(a) The subsets A, B and C of a universal set are defined as follows :
A = {m, a, p, e} ; B = {a, e, i, o, u} ; C = {l, m, n, o, p, q, r, s, t, u}. List the elements of the following sets.
(i) \(A \cup B\) ; (ii) \(A \cup C\) ; (iii) \(A \cup (B \cap C)\).
(b) Out of the 400 students in the final year in a Senior Secondary School, 300 are offering Biology and 190 are offering Chemistry.
(i) How many students are offering both Biology and Chemistry, if only 70 students are offering neither Biology nor Chemistry? (ii) How many students are offering at least one of Biology or Chemistry?
Illustrate the following on graph paper and shade the region which satisfies all the three inequalities at the same time :
\(- x + 5y \leq 10 ; 3x - 4y \leq 8\) and \(x > -1\).
The table below is for the relation \(y = 2 + x - x^{2}\)
x | -2 | -1.5 | -1 | -0.5 | 0 | 0.5 | 1 | 1.5 | 2 | 2.5 | 3 |
y | -4 | -1.75 | 0 | 1.25 | 2 | 2.25 | 2 | 1.25 | 0 | -1.75 | -4 |
(a) Using a scale of 2cm to 1 unit on each axis, draw the graph of the relation in the interval \(-2 \leq x \leq 3\).
(b) From your graph, find the greatest value of y and the value of x for which this occurs.
(c) Using the same scale and axes, draw the graph of \(y = 1 - x\)
(d) Use your graphs to solve the equation \(1 + 2x - x^{2} = 0\)
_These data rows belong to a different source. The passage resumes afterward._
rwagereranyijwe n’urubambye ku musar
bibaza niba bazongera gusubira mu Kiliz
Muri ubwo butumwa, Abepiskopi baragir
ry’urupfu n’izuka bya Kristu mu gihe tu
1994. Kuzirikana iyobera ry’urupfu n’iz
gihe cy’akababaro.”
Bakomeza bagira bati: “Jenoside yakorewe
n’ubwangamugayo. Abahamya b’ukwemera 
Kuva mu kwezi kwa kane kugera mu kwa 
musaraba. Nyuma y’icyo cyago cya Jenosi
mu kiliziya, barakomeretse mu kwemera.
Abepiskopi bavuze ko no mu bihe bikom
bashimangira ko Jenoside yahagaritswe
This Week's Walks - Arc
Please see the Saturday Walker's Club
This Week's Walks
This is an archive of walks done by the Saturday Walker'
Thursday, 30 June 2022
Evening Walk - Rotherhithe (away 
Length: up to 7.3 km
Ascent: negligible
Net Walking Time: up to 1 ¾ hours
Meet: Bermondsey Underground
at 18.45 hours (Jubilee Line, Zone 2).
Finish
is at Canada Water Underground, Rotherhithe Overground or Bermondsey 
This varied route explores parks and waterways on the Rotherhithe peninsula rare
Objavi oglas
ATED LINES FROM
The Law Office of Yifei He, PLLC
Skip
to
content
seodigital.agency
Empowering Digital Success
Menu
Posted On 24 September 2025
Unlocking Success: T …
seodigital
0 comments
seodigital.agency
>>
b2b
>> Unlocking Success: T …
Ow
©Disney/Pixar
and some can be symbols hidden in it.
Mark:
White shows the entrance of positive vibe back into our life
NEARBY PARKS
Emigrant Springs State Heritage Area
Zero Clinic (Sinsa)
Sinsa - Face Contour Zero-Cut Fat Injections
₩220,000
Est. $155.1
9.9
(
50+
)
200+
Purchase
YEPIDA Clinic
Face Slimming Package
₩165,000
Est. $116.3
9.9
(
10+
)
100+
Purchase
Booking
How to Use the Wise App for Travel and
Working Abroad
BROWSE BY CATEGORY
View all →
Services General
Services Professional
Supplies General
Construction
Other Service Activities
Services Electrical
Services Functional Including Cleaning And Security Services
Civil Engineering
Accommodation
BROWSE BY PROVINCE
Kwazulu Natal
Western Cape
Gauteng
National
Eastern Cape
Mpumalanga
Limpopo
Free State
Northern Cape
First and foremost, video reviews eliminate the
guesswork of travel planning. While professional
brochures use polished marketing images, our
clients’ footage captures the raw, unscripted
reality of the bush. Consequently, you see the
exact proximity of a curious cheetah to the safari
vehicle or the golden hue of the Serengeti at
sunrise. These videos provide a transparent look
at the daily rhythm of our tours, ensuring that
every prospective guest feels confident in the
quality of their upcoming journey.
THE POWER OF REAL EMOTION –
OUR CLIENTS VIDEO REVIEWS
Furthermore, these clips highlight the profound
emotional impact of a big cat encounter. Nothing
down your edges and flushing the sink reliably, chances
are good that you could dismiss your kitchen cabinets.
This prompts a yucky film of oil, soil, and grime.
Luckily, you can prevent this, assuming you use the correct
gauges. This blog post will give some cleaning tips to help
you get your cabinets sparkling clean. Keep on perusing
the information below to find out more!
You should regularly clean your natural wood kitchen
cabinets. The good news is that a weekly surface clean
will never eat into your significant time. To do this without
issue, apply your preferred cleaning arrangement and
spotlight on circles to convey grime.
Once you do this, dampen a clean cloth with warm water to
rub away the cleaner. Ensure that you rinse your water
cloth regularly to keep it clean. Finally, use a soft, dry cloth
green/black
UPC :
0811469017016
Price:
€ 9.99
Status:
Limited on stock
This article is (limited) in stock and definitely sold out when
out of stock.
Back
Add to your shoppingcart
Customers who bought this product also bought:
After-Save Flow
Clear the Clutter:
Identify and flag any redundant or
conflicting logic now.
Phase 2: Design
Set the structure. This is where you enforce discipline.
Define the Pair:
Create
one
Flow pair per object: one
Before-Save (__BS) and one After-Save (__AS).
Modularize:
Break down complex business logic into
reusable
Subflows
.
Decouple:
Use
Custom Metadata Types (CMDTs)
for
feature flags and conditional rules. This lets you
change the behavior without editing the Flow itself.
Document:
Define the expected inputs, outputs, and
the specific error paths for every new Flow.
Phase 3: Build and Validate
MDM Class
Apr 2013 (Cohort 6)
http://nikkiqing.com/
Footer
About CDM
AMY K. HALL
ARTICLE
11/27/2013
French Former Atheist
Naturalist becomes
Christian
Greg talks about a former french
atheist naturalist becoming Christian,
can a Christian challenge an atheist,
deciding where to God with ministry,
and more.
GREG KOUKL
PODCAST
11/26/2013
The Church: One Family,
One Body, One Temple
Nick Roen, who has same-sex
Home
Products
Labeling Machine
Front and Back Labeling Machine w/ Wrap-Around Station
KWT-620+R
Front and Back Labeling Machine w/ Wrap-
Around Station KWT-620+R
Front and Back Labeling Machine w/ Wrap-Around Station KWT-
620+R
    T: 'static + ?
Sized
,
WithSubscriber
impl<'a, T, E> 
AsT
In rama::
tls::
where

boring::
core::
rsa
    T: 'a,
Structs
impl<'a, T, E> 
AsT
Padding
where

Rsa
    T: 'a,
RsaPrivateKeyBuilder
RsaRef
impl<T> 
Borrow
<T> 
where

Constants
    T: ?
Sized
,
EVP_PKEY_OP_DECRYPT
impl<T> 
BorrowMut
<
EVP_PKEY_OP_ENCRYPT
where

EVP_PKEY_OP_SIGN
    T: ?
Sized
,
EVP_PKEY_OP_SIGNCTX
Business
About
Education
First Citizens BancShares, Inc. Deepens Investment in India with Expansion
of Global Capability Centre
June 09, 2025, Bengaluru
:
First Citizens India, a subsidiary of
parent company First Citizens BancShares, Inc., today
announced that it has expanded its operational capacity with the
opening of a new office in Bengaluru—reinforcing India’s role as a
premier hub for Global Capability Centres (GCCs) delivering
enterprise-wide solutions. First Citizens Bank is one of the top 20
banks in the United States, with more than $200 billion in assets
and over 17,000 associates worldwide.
Two towns K and Q are on the parallel of latitude 46°N. The longitude of town K is 130°W and that of town Q is 103°W. A third town P also on latitude 46°N is on longitude 23°E, Calculate:
(i) the length of the parallel of latitude 46°N, to the nearest 100km;
(ii) the distance between K and Q, correct to the nearest 100km;
(iii) the distance between Q and P measured along the parallel of latitude, to the nearest 10km.
[Take \(\pi = 3.142\); Radius of the earth = 6400km]
(a) Prove that the sum of the angles in a triangle is two right angles.
(b) In a triangle LMN, the side NM is produced to P and the bisector of < LNP meets ML produced at Q. If < LMN = 46°, and < MLN = 80°, calculate < LQN, stating clearly your reasins.